WHAT THE EXERCISE ASKS: Would you transcribe exactly the lines below, starting at the one that contains "help@impart.online (114, 1880)" and ending with the last line, both included? Leave out all other lines.

[ENTRIES SUPPLIED — start]

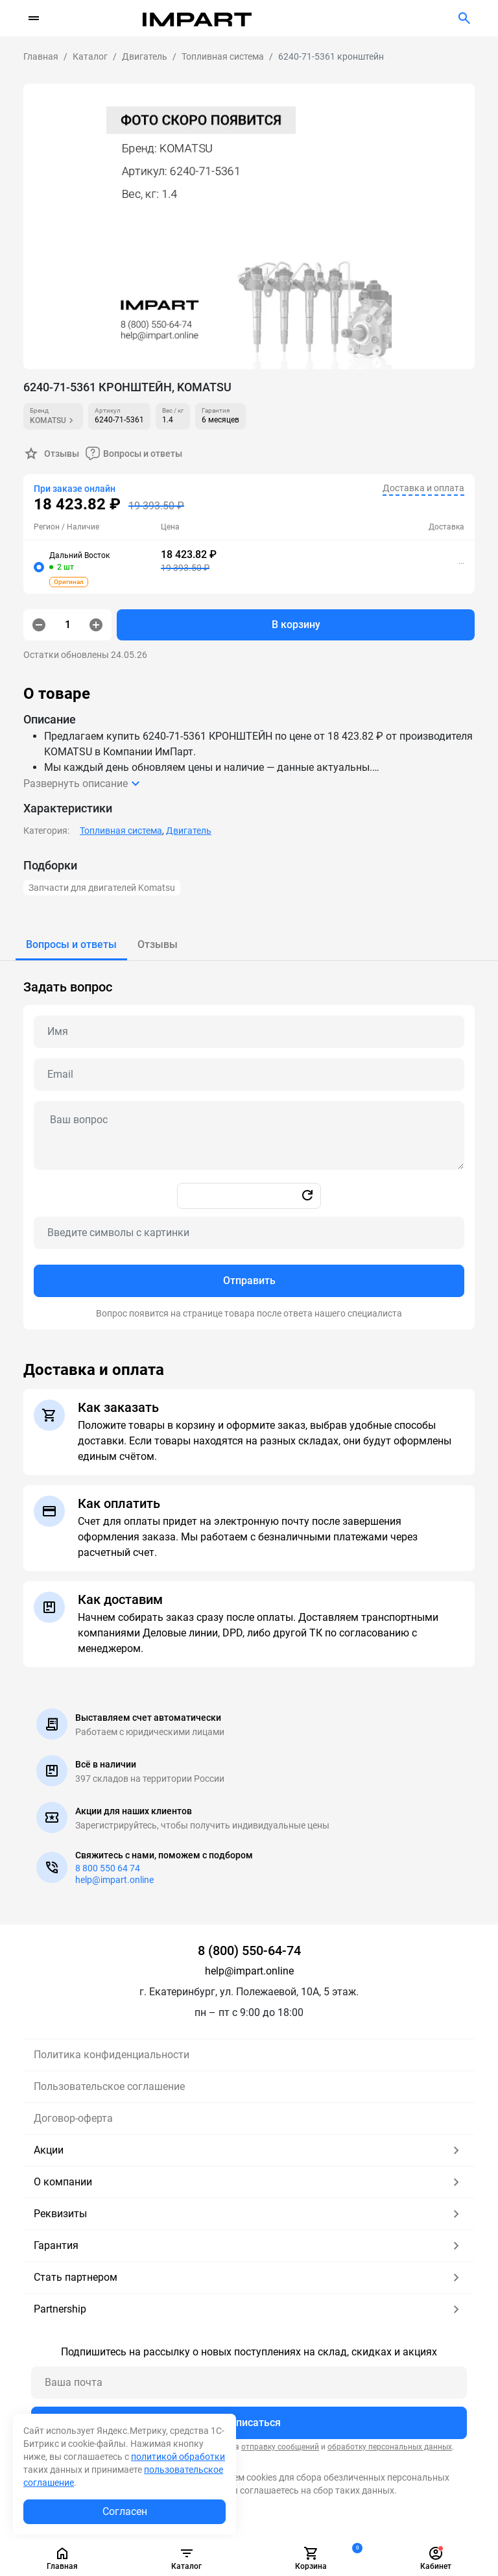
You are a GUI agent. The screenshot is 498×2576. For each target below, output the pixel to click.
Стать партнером (249, 2277)
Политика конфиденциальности (111, 2054)
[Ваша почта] (249, 2382)
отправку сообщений (280, 2446)
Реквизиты (249, 2214)
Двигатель (188, 830)
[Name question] (249, 1031)
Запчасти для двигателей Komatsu (102, 887)
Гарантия (249, 2246)
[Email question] (249, 1074)
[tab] (71, 944)
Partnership (249, 2309)
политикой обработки (178, 2456)
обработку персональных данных (389, 2446)
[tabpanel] (249, 1145)
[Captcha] (249, 1233)
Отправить (249, 1280)
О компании (249, 2182)
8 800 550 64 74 (107, 1868)
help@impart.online (114, 1880)
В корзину (296, 624)
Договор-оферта (73, 2118)
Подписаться (249, 2422)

[ENTRIES SUPPLIED — finish]

RESPONSE BOX:
help@impart.online (114, 1880)
В корзину (296, 624)
Договор-оферта (73, 2118)
Подписаться (249, 2422)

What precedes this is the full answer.